A 36-year-old man with a 2-month history of a hyperkeratotic nodule on the right little fingertip was transferred to our hospital (Fig. 1A). In our hospital, over 4 months, dye laser treatment was performed 4 times based on the initial diagnosis of subungual verruca. However, the lesion did not improve (Fig. 1B). Ultrasonography, radiography, magnetic resonance imaging (MRI), and three-dimensional (3D)-computed tomography (CT) showed osteolysis at the distal edge of the distal phalanx (Fig. 2A~D). Wide excision was performed based on the diagnosis of verrucous carcinoma (VC). The histopathological examination of the wide excision specimen revealed that the hypertrophic epidermis was large and bulbous, and proliferated downward, compressing the collagen bundles and pushing them aside; this resembled a "bulldozing" pattern. However, cellular anaplasia was absent, and mitotic figures were rare (Fig 2E, F). The pan-human papillomavirus was negative and Ki-67 was positive in the basal layer and suprabasal cells of the lesion (Fig. 2G). An erythematous swollen nodule developed 8 months after wide excision (Fig. 1C). Finally, amputation from the fifth proximal interphalangeal joint was performed. Histopathological examination of the amputation specimen revealed atypical squamous cell proliferation and bony invasion (Fig. 2H, I). At the 2-year follow-up, there were no signs of recurrence.

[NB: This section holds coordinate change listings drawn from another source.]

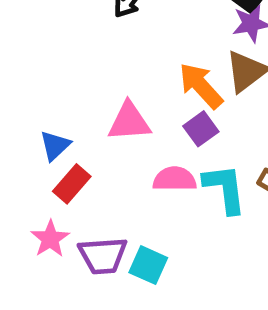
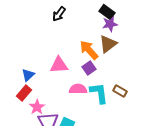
red rectangle: (72, 184) -> (24, 93), moved
pink star: (50, 239) -> (37, 107), moved

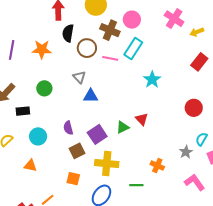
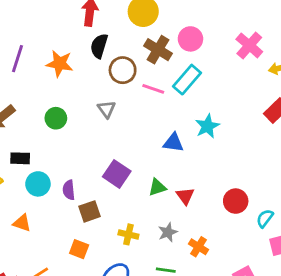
blue triangle: (91, 96) -> (173, 143), moved
red circle: (194, 108) -> (236, 201), moved
black rectangle: (23, 111) -> (20, 158), moved
red triangle: (142, 119) -> (185, 196), moved
purple semicircle: (68, 128) -> (69, 190), moved
purple square: (97, 134) -> (117, 174), moved, turned -30
gray star: (186, 152) -> (168, 232), moved
yellow cross: (107, 164) -> (128, 234), size x0.6

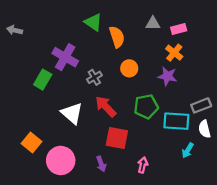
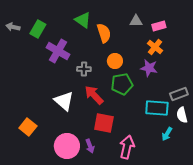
gray cross: (94, 77) -> (84, 69), turned 32
green rectangle: (43, 80) -> (38, 29), moved
green pentagon: (146, 107) -> (122, 84), moved
pink circle: (61, 160) -> (67, 146), moved
pink arrow: (143, 165) -> (127, 147), size x1.6

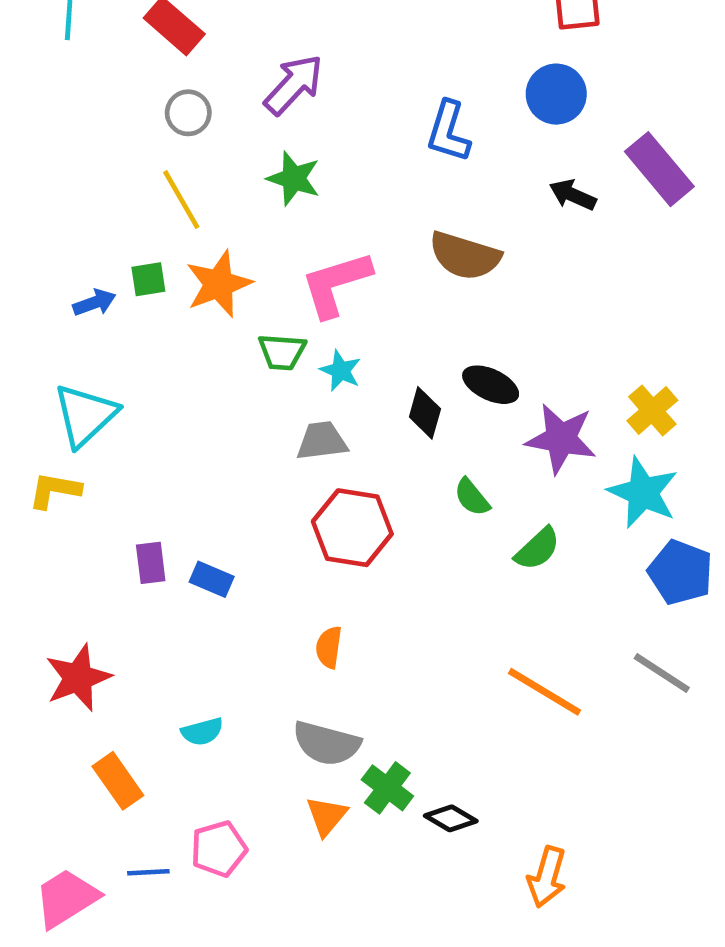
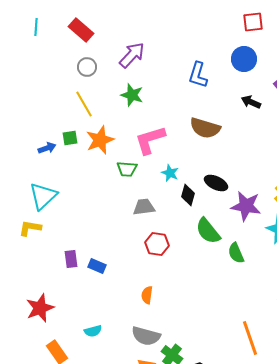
cyan star: (341, 371) -> (170, 173), moved
green semicircle: (472, 497) -> (208, 231), size x1.6
red hexagon: (352, 528) -> (157, 244), size x0.7
green semicircle: (537, 549) -> (236, 253), turned 110
orange line: (545, 692) -> (250, 338), moved, turned 40

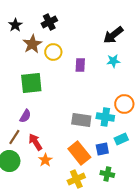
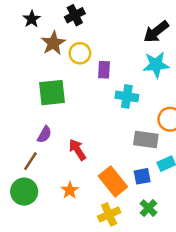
cyan star: (113, 61) -> (156, 65), size x1.5
purple rectangle: (80, 65) -> (104, 70), moved
cyan cross: (105, 117) -> (127, 96), moved
gray rectangle: (81, 120) -> (146, 140), moved
red arrow: (35, 142) -> (77, 150), moved
green cross: (107, 174) -> (148, 208), turned 32

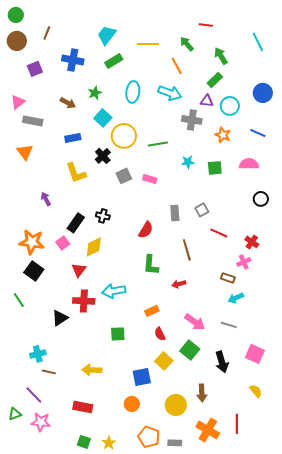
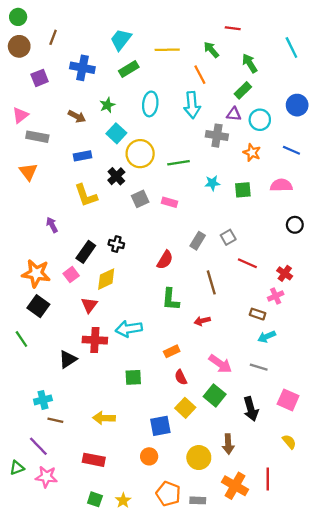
cyan arrow: (170, 93) -> (192, 105), turned 65
gray rectangle: (175, 213) -> (198, 241), turned 35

VC is a slow growing, well-differentiated, rare squamous carcinoma variant1. It tends to appear at 3 main sites: the oral and perioral regions (oral florid papillomatosis), the genital and anal regions (giant condylomata acuminata of Buschke-Lowenstein), and the sole or heel (epithelioma cuniculatum). VC can occur anywhere on the skin, and subungual VC is much rarer type.

The diagnosis of VC is difficult because of indolent growth and benign histologic features. The clinically differential diagnosis of VC may include verruca vulgaris, condyloma accuminata, keratoacanthoma, and squamous cell carcinoma2. In our case, verruca was the initial diagnosis. For the diagnosis of VC, a large, deep biopsy is essential. Histopathological findings of VC include hyperkeratosis, parakeratosis, and marked acanthosis. The proliferation of the epithelium usually has a pushing border that projects into the adjacent tissue and pushes it aside. However, there is absence of nuclear atypia, individual cell keratinization, and horn pearls. Immunohistochemical staining of Ki-67 provides the benefit to a differentiation among normal (limited to the basal cells), invasive squamous cell carcinoma (diffusely throughout the whole malignant epithelium), and VC (in the suprabasal cells and lower third of the epithelium)3. Imaging studies are helpful to make an early and accurate diagnosis of VC. In our case, ultrasonography, radiography, MRI, and 3D-CT showed bony invasion of the distal phalanx, implying malignancy. VC is characterized by local aggressiveness, and it has a low potential for metastasis4. Bony invasion appears to be more common in subungual VC because of delayed diagnosis and close relationship between the subungual area and the underlying distal phalanx2.

Subungual VC may be treated with wide local excision or Mohs micrographic surgery. For advanced cases, amputation is almost always necessary, and bony invasion requires amputation of the digit2. Other treatment modalities include radiotherapy, chemotherapy, CO2 laser, and imiquimod cream45. In our case, the patient underwent amputation of the digit.

We reported a rare case of subungual VC with bony invasion. For early and accurate diagnosis of subungual VC with bony invasion, it should be differentiated from subungual verruca using not only biopsy but also imaging tools.